A facial prosthesis is a maxillofacial or craniofacial artificial replacement for a part of the face that is missing due to:

  • Traumatic injury
  • Surgical intervention for carcinoma-related lesions
  • Congenital defects

Facial prostheses may include the use of a prosthetic mask. They can require prosthetic nose surgery to replace the affected facial features. A prosthetic facial mask can be used to replace more than one feature as well as larger portions of missing or damaged tissue on various parts of the face. A nose prosthesis has a more limited function as it only replaces the lost or damaged nose and surrounding tissue. Such prostheses can provide confidence for those who have been affected. Prosthesis training is required for those in the medical and dental professions to ensure patients are properly fitted. Prostheses can be attached to the affected areas in a variety of ways, with some requiring stabilizing or fixing with the support of specially-designed dental implants.

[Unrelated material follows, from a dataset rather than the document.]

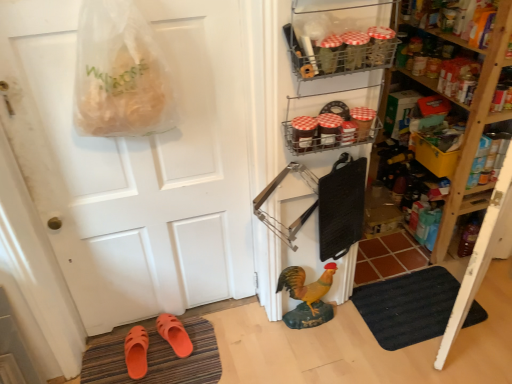 Identify the location of free space in front of black rubber doormat at lower right, placed as the 2th doormat when sorted from left to right. (434, 360).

A facing is more commonly known in cosmetic dentistry as a veneer. They are most commonly used to achieve a perfectly straight, white smile and can restore the look of chipped, broken, cracked, stained, and gapped teeth. Veneers are thin pieces of porcelain that are used to recreate the surface of the teeth, or the “face.” Porcelain is preferable to other materials because it has a similar density and durability as natural tooth enamel, however, some veneers are crafted from resin. Resin is a similar material to composite, or “white” fillings. Each veneer is custom made to the shape of the tooth it will be placed on and is permanently bonded to the tooth with a special procedure. Veneers are not removable and require the surface of the natural tooth to be altered to place the veneer. Patients interested in veneers should discuss the benefits and risks of permanent tooth alteration.

Failed Implant

Unfortunately, all dental implants carry a risk of failure and a periodontist’s primary job is to use a wide variety of available tools and techniques to reduce that risk. A dental implant can include one or more teeth, either separate or joined together. They are generally made out of alloplastic materials like titanium or titanium alloy, but ceramics, bioglass, hydroxyapatite, and aluminum oxides may also be used. Osseointegration, or fusing to the bone, is the measure of success for a dental implant and what material the implant is made from and its surface texture plays a significant role in that success. Other factors for dental implant failure include but are not limited to: the location of the implant in the mouth and its placement in bone; what kind of implant screw is placed over the implant body, and the type of abutment used and how it is placed.

Failure Rate

Like any medical procedure, dental implants can fail. The failure rate of implants is low, with only about 5-10% of patients experiencing failure. Dental implant failure can be mitigated by taking into account factors of success. The chances of implant failure are higher in patients who have gum disease, who smoke, who have insufficient or weak jawbone, or who have conditions like diabetes or rheumatoid arthritis that can impede healing. Dental implant failure can occur early after the procedure or much later. Early failure factors include an infection at the surgical site, insufficient bone to support the implant hardware, allergic reaction, poor adherence to post-op instructions, and micromovements of the hardware. Late failure factors include tissue and nerve damage at the implant site, foreign body rejection, and injury to the face or jaw that physically dislodges the implant. Signs of failure include problems chewing, pain, swelling, and gum recession.

Fatigue Failure

Dental implants can fail for several reasons, including lack of osseointegration (fusion to the surrounding bone) or peri-implantitis (a post-op infection causing inflammation of the surrounding bone and gum tissues). However, dental implant failure in the long term can be caused by what is known as the fatigue phenomenon. This phenomenon was first discussed in a 1964 article called General Principles for Fatigue Testing of Metals, published in the International Organization for Standardization. The article describes the changes that can occur to metal materials when under intense “cycles” of stress or pressure for a significant period of time. This is most applicable to implant dentistry when dental professionals are considering a dental implant for a patient with bruxism. Bruxism is the repeated grinding or clenching of the teeth, usually at night, that can cause teeth to crack or cause temporomandibular joint disorder (TMJ). Patients with bruxism are more likely to experience implant failure due to fatigue.